[EXERCISE MATERIALS]
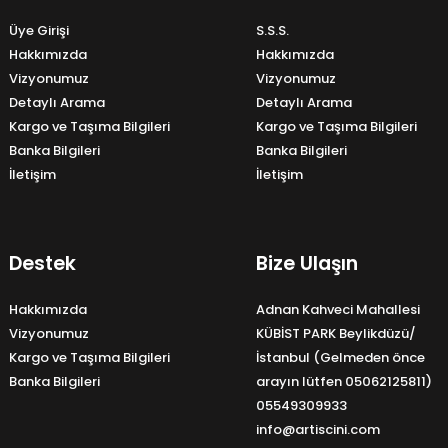
Üye Girişi
S.S.S.
Hakkımızda
Hakkımızda
Vizyonumuz
Vizyonumuz
Detaylı Arama
Detaylı Arama
Kargo ve Taşıma Bilgileri
Kargo ve Taşıma Bilgileri
Banka Bilgileri
Banka Bilgileri
İletişim
İletişim
Destek
Bize Ulaşın
Hakkımızda
Adnan Kahveci Mahallesi
Vizyonumuz
KÜBİST PARK Beylikdüzü/
Kargo ve Taşıma Bilgileri
İstanbul (Gelmeden önce
Banka Bilgileri
arayın lütfen 05062125811)
05549309933
info@artiscini.com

[TASK TO CARRY OUT] Please output the listing above in full, exactly as given, without its images.

[REPLY TO THE TASK]
Üye Girişi
S.S.S.
Hakkımızda
Hakkımızda
Vizyonumuz
Vizyonumuz
Detaylı Arama
Detaylı Arama
Kargo ve Taşıma Bilgileri
Kargo ve Taşıma Bilgileri
Banka Bilgileri
Banka Bilgileri
İletişim
İletişim
Destek
Bize Ulaşın
Hakkımızda
Adnan Kahveci Mahallesi
Vizyonumuz
KÜBİST PARK Beylikdüzü/
Kargo ve Taşıma Bilgileri
İstanbul (Gelmeden önce
Banka Bilgileri
arayın lütfen 05062125811)
05549309933
info@artiscini.com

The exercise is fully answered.